WHAT IS EXPECTED: When you reproduce the entries below, keep each one exact and drop any pictures.
--
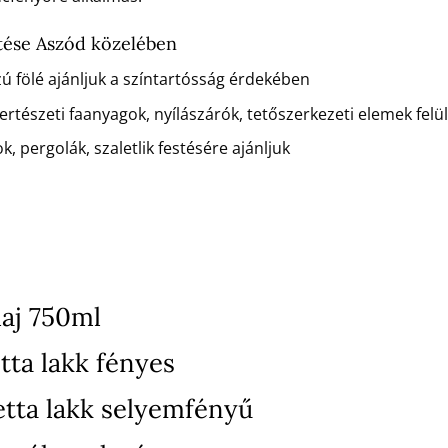
tése Aszód közelében
zú fölé ajánljuk a színtartósság érdekében
rtészeti faanyagok, nyílászárók, tetőszerkezeti elemek felü
k, pergolák, szaletlik festésére ajánljuk
aj 750ml
tta lakk fényes
etta lakk selyemfényű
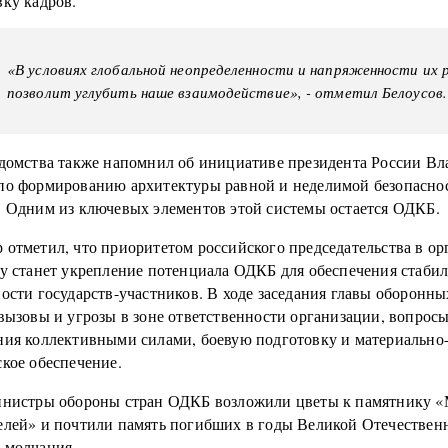
вку кадров.
«В условиях глобальной неопределенности и напряженности их 
позволит углубить наше взаимодействие», - отметил Белоусов.
едомства также напомнил об инициативе президента России В
по формированию архитектуры равной и неделимой безопасно
. Одним из ключевых элементов этой системы остается ОДКБ.
 отметил, что приоритетом российского председательства в ор
ду станет укрепление потенциала ОДКБ для обеспечения стаби
ости государств-участников. В ходе заседания главы оборонны
вызовы и угрозы в зоне ответственности организации, вопрос
ния коллективными силами, боевую подготовку и материально
кое обеспечение.
инистры обороны стран ОДКБ возложили цветы к памятнику 
елей» и почтили память погибших в годы Великой Отечестве
 молчания.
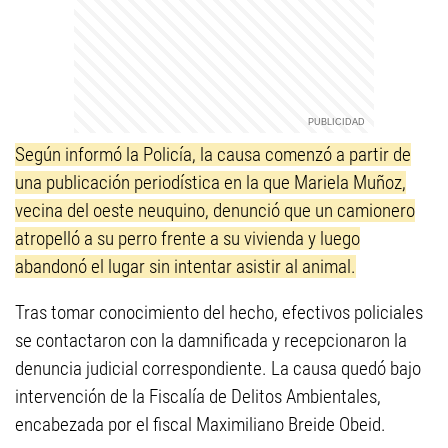
Según informó la Policía, la causa comenzó a partir de
una publicación periodística en la que Mariela Muñoz,
vecina del oeste neuquino, denunció que un camionero
atropelló a su perro frente a su vivienda y luego
abandonó el lugar sin intentar asistir al animal.
Tras tomar conocimiento del hecho, efectivos policiales
se contactaron con la damnificada y recepcionaron la
denuncia judicial correspondiente. La causa quedó bajo
intervención de la Fiscalía de Delitos Ambientales,
encabezada por el fiscal Maximiliano Breide Obeid.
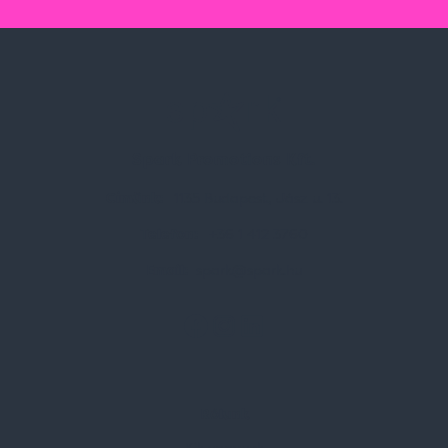
Spark Promotions Kft.
Címünk:
1135 Budapest, Jász u. 13.
Telefon:
+36 1 412 3760
Email:
spark@spark.hu
Rólunk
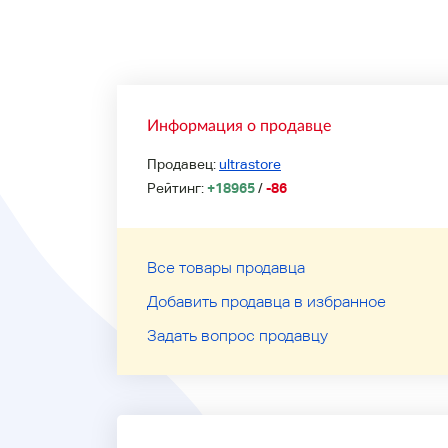
Информация о продавце
Продавец:
ultrastore
Рейтинг:
+18965
/
-86
Все товары продавца
Добавить продавца в избранное
Задать вопрос продавцу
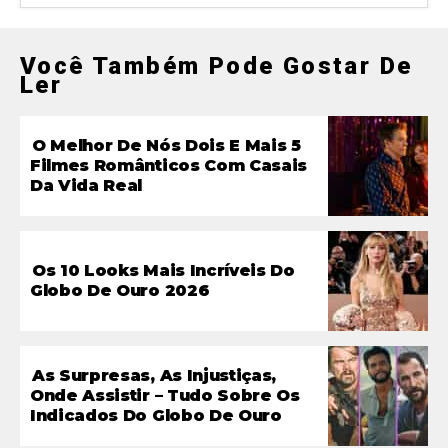
Você Também Pode Gostar De
Ler
O Melhor De Nós Dois E Mais 5
Filmes Românticos Com Casais
Da Vida Real
Os 10 Looks Mais Incríveis Do
Globo De Ouro 2026
As Surpresas, As Injustiças,
Onde Assistir – Tudo Sobre Os
Indicados Do Globo De Ouro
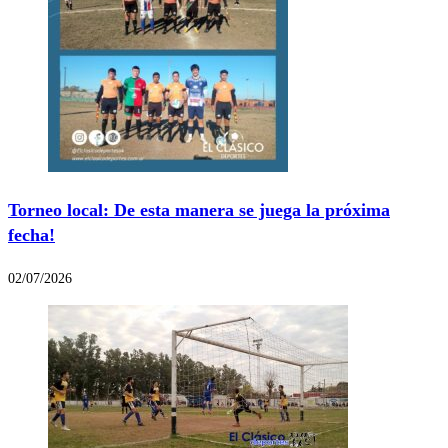
Torneo local: De esta manera se juega la próxima
fecha!
02/07/2026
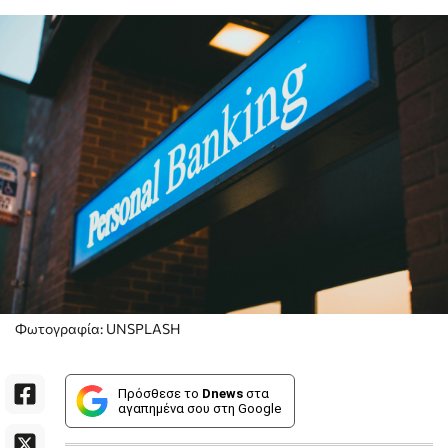
Φωτογραφία: UNSPLASH
Πρόσθεσε το
Dnews
στα
αγαπημένα σου στη Google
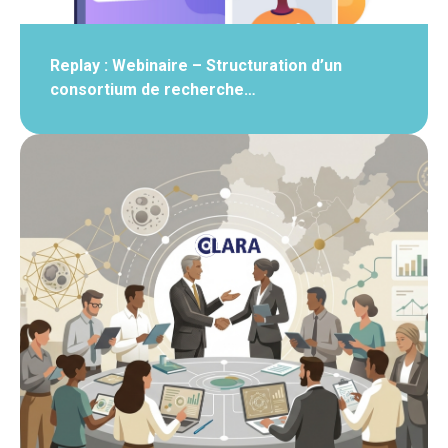
Replay : Webinaire – Structuration d’un
consortium de recherche…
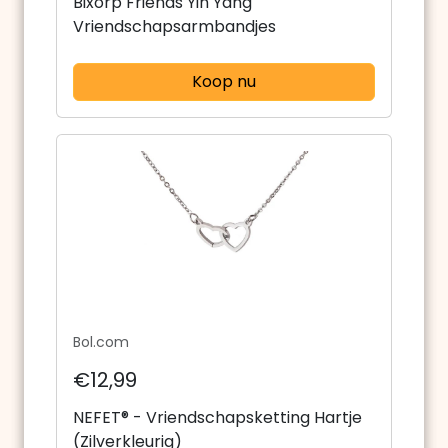
Bixorp Friends Yin Yang
Vriendschapsarmbandjes
Koop nu
Bol.com
€12,99
NEFET® - Vriendschapsketting Hartje
(Zilverkleurig)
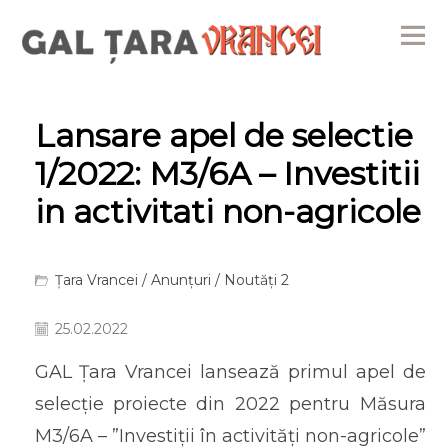
Me
Lansare apel de selectie
1/2022: M3/6A – Investitii
in activitati non-agricole
Țara Vrancei
/
Anunțuri
/
Noutăți 2
25.02.2022
GAL Țara Vrancei lansează primul apel de
selecție proiecte din 2022 pentru Măsura
M3/6A – ”Investiții în activități non-agricole”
--
EXERCISE ANSWER:
tése Aszód közelében
zú fölé ajánljuk a színtartósság érdekében
rtészeti faanyagok, nyílászárók, tetőszerkezeti elemek felü
k, pergolák, szaletlik festésére ajánljuk
aj 750ml
tta lakk fényes
etta lakk selyemfényű
вку кадров.
«В условиях глобальной неопределенности и напряженности их 
позволит углубить наше взаимодействие», - отметил Белоусов.
едомства также напомнил об инициативе президента России В
по формированию архитектуры равной и неделимой безопасно
. Одним из ключевых элементов этой системы остается ОДКБ.
 отметил, что приоритетом российского председательства в ор
ду станет укрепление потенциала ОДКБ для обеспечения стаби
ости государств-участников. В ходе заседания главы оборонны
вызовы и угрозы в зоне ответственности организации, вопрос
ния коллективными силами, боевую подготовку и материально
кое обеспечение.
инистры обороны стран ОДКБ возложили цветы к памятнику 
елей» и почтили память погибших в годы Великой Отечестве
 молчания.
Según informó la Policía, la causa comenzó a partir de
una publicación periodística en la que Mariela Muñoz,
vecina del oeste neuquino, denunció que un camionero
atropelló a su perro frente a su vivienda y luego
abandonó el lugar sin intentar asistir al animal.
Tras tomar conocimiento del hecho, efectivos policiales
se contactaron con la damnificada y recepcionaron la
denuncia judicial correspondiente. La causa quedó bajo
intervención de la Fiscalía de Delitos Ambientales,
encabezada por el fiscal Maximiliano Breide Obeid.
Spark Promotions Kft.
Címünk:
1135 Budapest, Jász u. 13.
Telefon:
+36 1 412 3760
Email:
spark@spark.hu
Rólunk
Информация о продавце
Продавец:
ultrastore
Рейтинг:
+18965
/
-86
Все товары продавца
Добавить продавца в избранное
Задать вопрос продавцу
Você Também Pode Gostar De
Ler
O Melhor De Nós Dois E Mais 5
Filmes Românticos Com Casais
Da Vida Real
Os 10 Looks Mais Incríveis Do
Globo De Ouro 2026
As Surpresas, As Injustiças,
Onde Assistir – Tudo Sobre Os
Indicados Do Globo De Ouro
Torneo local: De esta manera se juega la próxima
fecha!
02/07/2026
Φωτογραφία: UNSPLASH
Πρόσθεσε το
Dnews
στα
αγαπημένα σου στη Google
Replay : Webinaire – Structuration d’un
consortium de recherche…
Bixorp Friends Yin Yang
Vriendschapsarmbandjes
Koop nu
Bol.com
€12,99
NEFET® - Vriendschapsketting Hartje
(Zilverkleurig)
Me
Lansare apel de selectie
1/2022: M3/6A – Investitii
in activitati non-agricole
Țara Vrancei
/
Anunțuri
/
Noutăți 2
25.02.2022
GAL Țara Vrancei lansează primul apel de
selecție proiecte din 2022 pentru Măsura
M3/6A – ”Investiții în activități non-agricole”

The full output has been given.